Neither wall system will be waterproof. If you want a dry basement or crawlspace you must apply a foundation waterproofing system to the exterior of the foundation walls after they are built. 

In addition, a drain piping system needs to be at the base of the wall adjacent to the footer. This pipe is covered with two or three feet of washed gravel. The gravel is then covered with six inches of straw or a sheet of tar paper before dirt is placed over it. The straw and tar paper prevent silt from the fluffed up backfill dirt from clogging the gravel. The water that flows through the soil and makes it to the pipe is then drained to daylight if the house is built on a sloping lot. If the house is built on a level lot, the drain pipe often empties into a sump pit."
http://www.askthebuilder.com/poured-concrete-vs-block-walls/

Hope this helps. SG


----------



## Muleman

SG, thanks for taking the time to post the info. you found, I really appreciate it. I have not made my decision yet as to what I will do, both have advantages and disadvantages. Honestly the biggest disadvantage to poured concrete in my mind is that it requires forms and a concrete truck, the driver along with everyone else he talks to will know exactly what you have built underground. 

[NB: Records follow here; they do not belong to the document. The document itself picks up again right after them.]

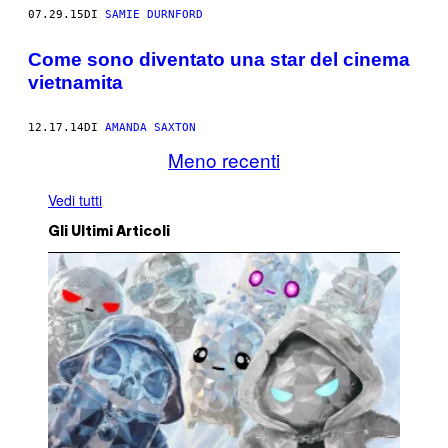
07.29.15
DI
SAMIE DURNFORD
Come sono diventato una star del cinema
vietnamita
12.17.14
DI
AMANDA SAXTON
Meno recenti
Vedi tutti
Gli Ultimi Articoli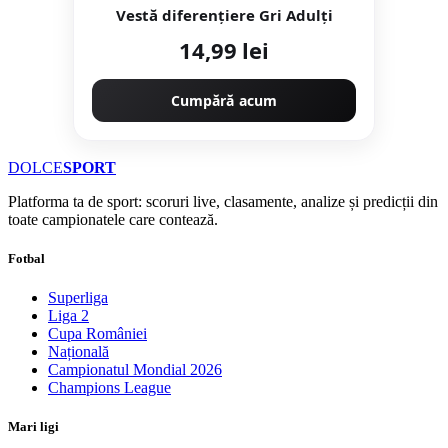
Vestă diferențiere Gri Adulți
14,99 lei
Cumpără acum
DOLCE
SPORT
Platforma ta de sport: scoruri live, clasamente, analize și predicții din
toate campionatele care contează.
Fotbal
Superliga
Liga 2
Cupa României
Națională
Campionatul Mondial 2026
Champions League
Mari ligi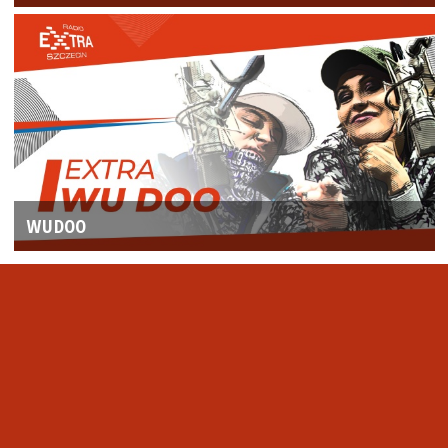
WUDOO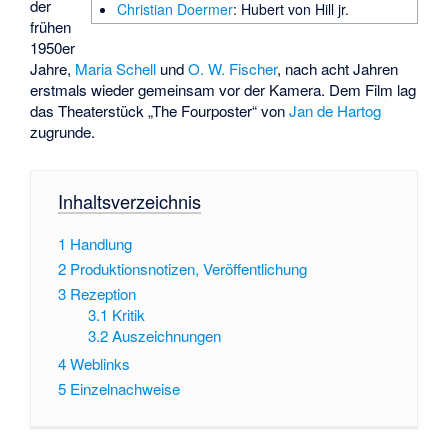
der
Christian Doermer
: Hubert von Hill jr.
frühen
1950er
Jahre,
Maria Schell
und
O. W. Fischer
, nach acht Jahren
erstmals wieder gemeinsam vor der Kamera. Dem Film lag
das Theaterstück „The Fourposter“ von
Jan de Hartog
zugrunde.
Inhaltsverzeichnis
1
Handlung
2
Produktionsnotizen, Veröffentlichung
3
Rezeption
3.1
Kritik
3.2
Auszeichnungen
4
Weblinks
5
Einzelnachweise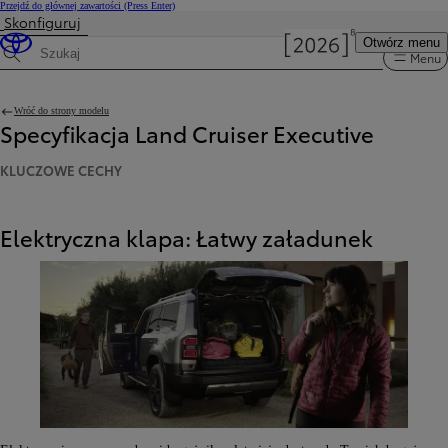
Przejdź do głównej zawartości
(Press Enter)
Skonfiguruj
Cena została zaktualizowana Cena Twojej konfiguracji została zmieniona na 449 900 zł.
Otwórz menu
Menu
Wyszukaj dane techniczne
Wróć do strony modelu
Specyfikacja Land Cruiser Executive
KLUCZOWE CECHY
Elektryczna klapa: Łatwy załadunek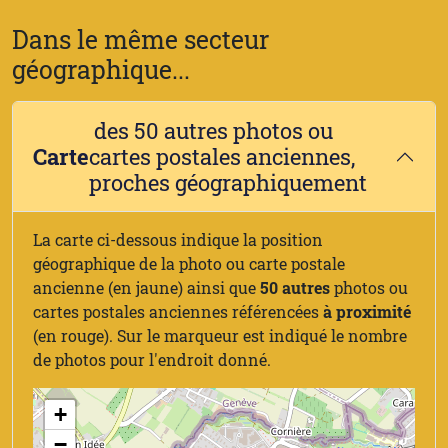
Dans le même secteur
géographique...
des 50 autres photos ou
Carte
cartes postales anciennes,
proches géographiquement
La carte ci-dessous indique la position
géographique de la photo ou carte postale
ancienne (en jaune) ainsi que
50 autres
photos ou
cartes postales anciennes référencées
à proximité
(en rouge). Sur le marqueur est indiqué le nombre
de photos pour l'endroit donné.
+
−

BTW, Where I live was considered as a place to build a lake some years back. They took core samples and had geological reports done and determined the soils and subsoils would not hold water and would leak, so drainage is not a big issue here.


----------



## texican

Shipping containers aren't designed for any pressure on the side walls or roof.... can withstand anything, on the four corners, but nowhere else. Try it, under your home, and be prepared for disaster, unless you build a reinforced cement 'room' for it to sit in, without anything touching except the floor, and "I" would have it off the floor elevated. And if your going to go through that much trouble, avoid the container altogether.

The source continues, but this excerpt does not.